22. A self-teaching method for a lower limb prosthesis for an above-knee amputee, the prosthesis including a dynamically adjustable knee movement control device, a transducer for producing a signal representative of a kinetic or kinematic parameter of locomotion, and a processing circuit coupled to the transducer and the control device, wherein the method comprises:
- producing a transducer output signal representative of values of said kinetic or kinematic parameter during locomotion;
  
  processing the transducer output signal in the processing circuit to generate a signal representative of a level of the step-to-step variability of said kinetic or kinematic parameter over a plurality of steps taken by the amputee;
  
  generating an adjusting signal and feeding it to the knee movement control device to dynamically adjust the control device thereby altering the degree to which the control device affects knee joint flexion and/or extension in subsequent steps, the adjusting signal being generated in response to said signal representative of a level of the step-to-step variability such that the adjustment causes said variability to be reduced substantially to a minimum as locomotion proceeds.
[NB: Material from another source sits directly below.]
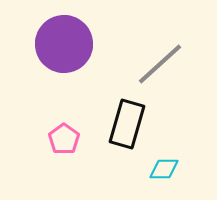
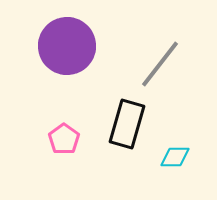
purple circle: moved 3 px right, 2 px down
gray line: rotated 10 degrees counterclockwise
cyan diamond: moved 11 px right, 12 px up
23. A self-teaching lower limb prosthesis for an above-knee amputee comprising upper and lower leg components, a knee joint mechanism which interconnects the upper and lower leg components and which includes a knee movement control device, and an electronic control system comprising a transducer producing a transducer output signal representative of values of a kinetic or kinematic parameter of locomotion and a processing circuit coupled to the transducer, the processing circuit receiving the transducer output signal and, in response thereto, generating a signal representative of variability of said kinetic or kinematic parameter from step to step, wherein the knee movement control device includes an adjusting element for varying the degree to which it affects flexion and/or extension of the knee joint mechanism and wherein the processing circuit has an output connected to the adjusting element to set the control device for subsequent steps and provides to the output in response to the signal representative of variability an adjusting signal which dynamically adjusts the adjusting element so as to cause variability of said kinetic or kinematic parameter to be reduced substantially to a minimum.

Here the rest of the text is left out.